**** RECORD EXCERPTS ****

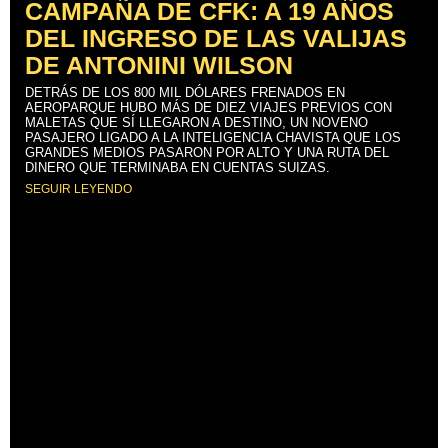
CAMPAÑA DE CFK: A 19 AÑOS
DEL INGRESO DE LAS VALIJAS
DE ANTONINI WILSON
DETRÁS DE LOS 800 MIL DÓLARES FRENADOS EN
AEROPARQUE HUBO MÁS DE DIEZ VIAJES PREVIOS CON
MALETAS QUE SÍ LLEGARON A DESTINO, UN NOVENO
PASAJERO LIGADO A LA INTELIGENCIA CHAVISTA QUE LOS
GRANDES MEDIOS PASARON POR ALTO Y UNA RUTA DEL
DINERO QUE TERMINABA EN CUENTAS SUIZAS.
SEGUIR LEYENDO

****

**YOUR ASSIGNMENT**
Every line from the one that has "AEROPARQUE HUBO MÁS" down to the last line above must be written out exactly, with both ends included and nothing else.

**YOUR SOLUTION**
AEROPARQUE HUBO MÁS DE DIEZ VIAJES PREVIOS CON
MALETAS QUE SÍ LLEGARON A DESTINO, UN NOVENO
PASAJERO LIGADO A LA INTELIGENCIA CHAVISTA QUE LOS
GRANDES MEDIOS PASARON POR ALTO Y UNA RUTA DEL
DINERO QUE TERMINABA EN CUENTAS SUIZAS.
SEGUIR LEYENDO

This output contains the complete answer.